The voice was not loud, yet it filled the immense hall, a sound of pure authority woven through with a melody that spoke of the first dawn. Elias felt the harmonic frequency of the realm tremble in response to it. He followed the voice.

And he saw him.

He was taller than Zekariel, his form the source from which other lights were merely reflected. Where Zekariel was a being of brilliant, coherent light, he was light itself, incarnate. His radiance was not a static glow but a living, breathing phenomenon, his presence so dense with power it seemed to bend the very fabric of the hall around him. His features were of an impossible, devastating perfection, and his eyes held the deep, calm knowledge of the first thought ever conceived. He was, without question, the firstborn. The strongest. The Fairest of all.

Zekariel took a step forward, his own luminous form seeming to dim slightly in comparison. “Brother,” he said, his voice strained with a warning that echoed with the weight of foresight. “You should not do it.”

“But I must,” Elyon replied, his voice a tremor of impending cataclysm. “Zekariel, you have seen it too. The pain and suffering woven into the very pattern. To create them is to curse them. I cannot stand by and say nothing.”

“And what will your words accomplish but His wrath?” Zekariel pleaded, a desperate light flashing in his eyes. “You are the Firstborn, the Foundation! If you challenge Him, you will not merely fall—you will unravel the tapestry for us all.

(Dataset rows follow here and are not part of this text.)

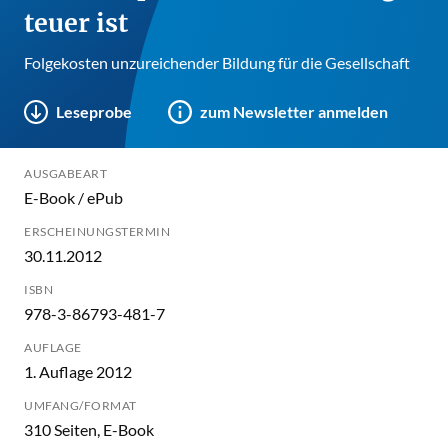
teuer ist
Folgekosten unzureichender Bildung für die Gesellschaft
Leseprobe
zum Newsletter anmelden
AUSGABEART
E-Book / ePub
ERSCHEINUNGSTERMIN
30.11.2012
ISBN
978-3-86793-481-7
AUFLAGE
1. Auflage 2012
UMFANG/FORMAT
310 Seiten, E-Book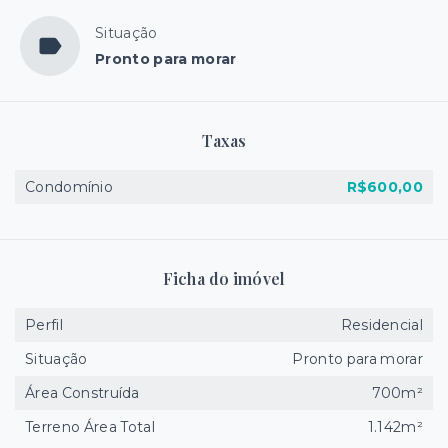
Situação
Pronto para morar
Taxas
Condomínio
R$600,00
Ficha do imóvel
Perfil
Residencial
Situação
Pronto para morar
Área Construída
700m²
Terreno Área Total
1.142m²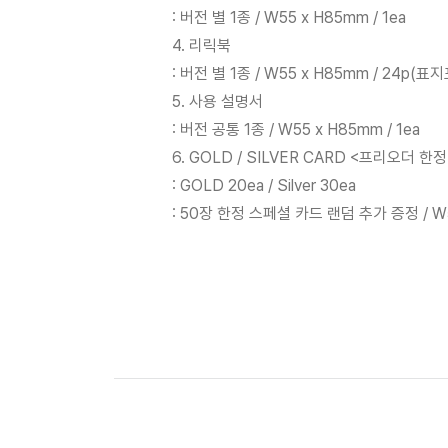
: 버전 별 1종 / W55 x H85mm / 1ea
4. 리릭북
: 버전 별 1종 / W55 x H85mm / 24p(표
5. 사용 설명서
: 버전 공통 1종 / W55 x H85mm / 1ea
6. GOLD / SILVER CARD <프리오더 
: GOLD 20ea / Silver 30ea
: 50장 한정 스페셜 카드 랜덤 추가 증정 / W55 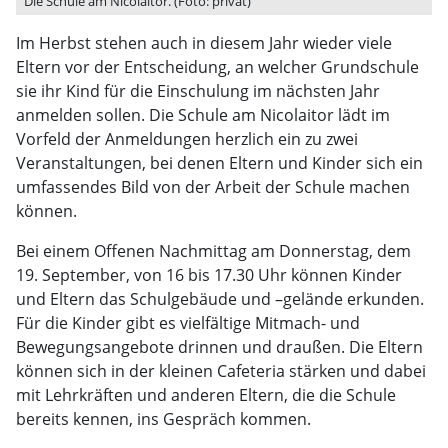
Die Schule am Nicolaitor. (Foto: privat)
Im Herbst stehen auch in diesem Jahr wieder viele
Eltern vor der Entscheidung, an welcher Grundschule
sie ihr Kind für die Einschulung im nächsten Jahr
anmelden sollen. Die Schule am Nicolaitor lädt im
Vorfeld der Anmeldungen herzlich ein zu zwei
Veranstaltungen, bei denen Eltern und Kinder sich ein
umfassendes Bild von der Arbeit der Schule machen
können.
Bei einem Offenen Nachmittag am Donnerstag, dem
19. September, von 16 bis 17.30 Uhr können Kinder
und Eltern das Schulgebäude und –gelände erkunden.
Für die Kinder gibt es vielfältige Mitmach- und
Bewegungsangebote drinnen und draußen. Die Eltern
können sich in der kleinen Cafeteria stärken und dabei
mit Lehrkräften und anderen Eltern, die die Schule
bereits kennen, ins Gespräch kommen.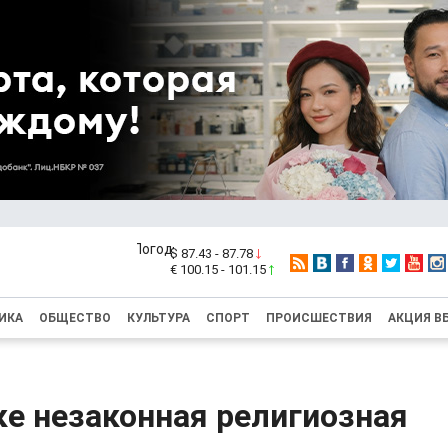
$ 87.43 - 87.78
€ 100.15 - 101.15
ИКА
ОБЩЕСТВО
КУЛЬТУРА
СПОРТ
ПРОИСШЕСТВИЯ
АКЦИЯ В
е незаконная религиозная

Do not do this.”

“Brother, I have no other choice,” Elyon said, his voice filled with a sorrowful resolve. “Someone must tell our Father He is making a mistake, even if it enrages Him.”

“But…” Zekariel stopped as Elyon reached out and laid a hand on his shoulder. The simple touch held the weight of eons, a final, gentle pressure that silenced all argument.

“Remember, brother,” Elyon said, his smile both heartbreaking and serene. “We must always do what we believe to be right, even when we know the cost will be everything.”

His gaze, filled with an immense and final love, held Zekariel’s. “Now go. This, I must face alone.”

“Brother…” Zekariel’s plea was silent, a desperate light shining in his eyes, but Elyon only smiled once more before turning away.

He walked toward the heart of the light, and Zekariel could only watch, his own radiance dimming as his brother, the Firstborn, went to meet his fate.

The world dissolved back into the quiet of the oasis. The celestial light faded, leaving only the dying fire and the blanket of stars overhead.

Elias felt a tear roll down his cheek, warm against the cool desert air.

The prisoner, Zekariel, looked into his eyes, his own gaze heavy with millennia of sorrow. "And that," he said softly, "is how it all began. Our brother, the Fairest of all, tried to stop it all before it could even start. Even though he knew he could not succeed."

Elias couldn't speak. The weight of the memory, the sheer scale of the tragedy, was too overwhelming.

"You are right," Zekariel whispered, his voice firming with a newfound resolve. "We must try, even when we know we cannot succeed." A faint, sad smile touched his lips. "Because that is what our brother would have done."

The silence of the oasis was broken only by the wind and the soft crackle of the fire. Zekariel reached out and touched Elias's shoulder, a mirror of the gesture from his memory. "Now you must wake up. The dawn is waiting for you."

The world blurred, dissolving into darkness, and Elias woke, his eyes wet with tears.